Tout cela met à nu le vide existant à gauche. Il existe bien un débat parmi les forces de la gauche « radicale » et dans les secteurs syndicaux plus combatifs sur les alternatives possibles aux politiques dominantes, mais une position claire en capacité de rassembler la classe ouvrière peine encore à émerger.
Ici et là on se plaint que les travailleurs ne réagissent pas et qu’il y a trop de passivité dans la société. Nous pensons que ce n’est qu’une excuse de la part de groupes dirigeants. Il est vrai que la crise rend difficile l’organisation de la lutte dans les lieux de travail, mais la colère dans la société est énorme et ne cesse de croître. En ce sens la Grèce nous montre notre futur, non seulement concernant le caractère particulièrement profond de la crise, mais aussi en matière de réaction massive des travailleurs.
Le mouvement ouvrier a besoin avant tout de sentir qu’il existe au sein de ses propres groupes dirigeant une clarté d’idées, de programmes et de propositions d’action. Malheureusement, ce qui est transmis en ce moment est tout le contraire : confusion, peur et soumission aux arguments de l’adversaire.
On trouve essentiellement trois positions dans le débat politique :
La bourgeoisie dit : « la dette doit être remboursée, coûte que coûte, grâce à des décennies d’austérité ». Sur ce point, il n’y a pas de divergences fondamentales entre les grandes forces politiques, bien qu’il existe un conflit, parfois latent, parfois ouvert, entre débiteurs et créditeurs.
Une seconde position dit : « la dette doit être remboursée, mais son poids doit être distribué de manière égale entre les différentes classes sociales » ; c’est la position des directions syndicales et des dirigeants réformistes ; on l’entend également dans le Parti Démocrate italien[2], Ferrero).
Il existe un autre point de vue, dans lequel nous nous reconnaissons, selon lequel la question du remboursement de la dette ne relève pas de catégories morales ou légales (dette « juste », dette « légitime », etc.), mais doit être insérée dans une lecture globale de la crise et des tâches que celle-ci assigne au mouvement ouvrier.
Les questions fondamentales à se poser sont :
Quelle position correspond à une analyse correcte de la crise économique ?
Laquelle correspond aux intérêts des travailleurs et des classes populaires ?
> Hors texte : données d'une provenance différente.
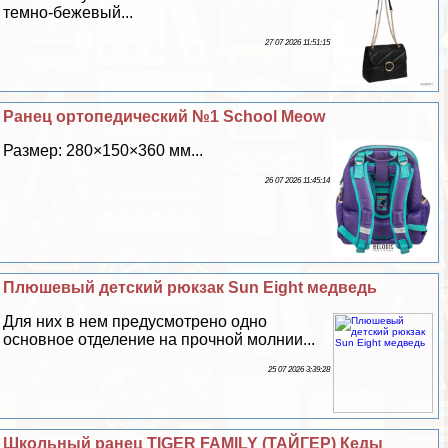
темно-бежевый...
27 07 2026 11:51:15
Ранец ортопедический №1 School Meow
Размер: 280×150×360 мм...
26 07 2026 11:45:14
Плюшевый детский рюкзак Sun Eight медведь
Для них в нем предусмотрено одно
основное отделение на прочной молнии...
25 07 2026 3:39:28
Школьный ранец TIGER FAMILY (ТАЙГЕР) Кеды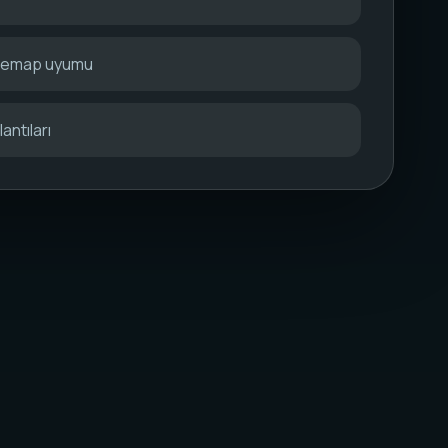
itemap uyumu
antıları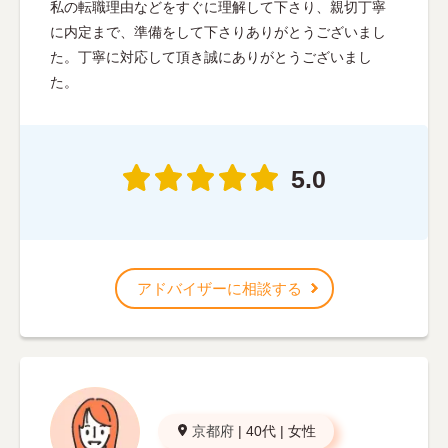
私の転職理由などをすぐに理解して下さり、親切丁寧
に内定まで、準備をして下さりありがとうございまし
た。丁寧に対応して頂き誠にありがとうございまし
た。
5.0
アドバイザーに相談する
京都府
|
40代
|
女性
Qu’est-ce que ces deux positions impliquent au niveau pratique ?
« Le droit à l’insolvabilité » : l’analyse de F. Chesnais
Parmi les diverses voix qui proposent la non-reconnaissance de la dette et son non-remboursement tout au moins partiel, nous prenons en référence un livre sorti récemment et qui résume les arguments principaux : il s’agit de Les dettes illégitimes : Quand les banques font main basse sur les politiques publiques, de François Chesnais, économiste lié à l’association Attac et au NPA, en France.
Dès le titre, il apparait que Chesnais propose une approche de type moral, qu’il résume ainsi : « L’analyse des origines de la dette de la France aidera à cerner la notion de "dette illégitime" et donc à poser la question de son annulation, non seulement d’un point de vue économique, mais comme question politique à fondement éthique ».[4]
Ce n’est pas un hasard si son analyse défend la vieille idée qui oppose l’économie « réelle » à la « finance » – et distingue même à l’intérieur de la finance une partie « légitime » et une « illégitime ». Certes, l’histoire que Chesnais propose de ces dernières décennies est grosso modo acceptable (bien qu’assez sommaire) ; ce qui est désespérément inutile, c’est l’explication qu’il en donne et les propositions qui en dérivent.
Après la grande crise de 1929-33, explique-t-il, la finance fut lourdement réduite à cause de la chute des valeurs en bourse et des faillites ; les Etats, Etats-Unis en tête, codifièrent une série de normes qui limitaient le secteur bancaire ; en général, les créditeurs étaient en position plus faible par rapport aux débiteurs. Passées les « trente glorieuses » de l’après-guerre, le processus s’est inversé : les Etats ont élargi les mailles du filet, un énorme secteur financier s’est alors reconstitué, grâce aussi à la collecte de l’épargne dans les fonds de pension, les fonds d’investissement, etc. Les vieux patrons du secteur industriel ont été remplacés par des managers qui, au lieu de penser à la production, regardaient surtout le rendement en bourse et les bilans trimestriels. Un secteur bancaire « de l’ombre » a explosé qui, en manipulant des produits financiers toujours plus ésotériques et à risque, a submergé tout le système jusqu’à la crise de 2007.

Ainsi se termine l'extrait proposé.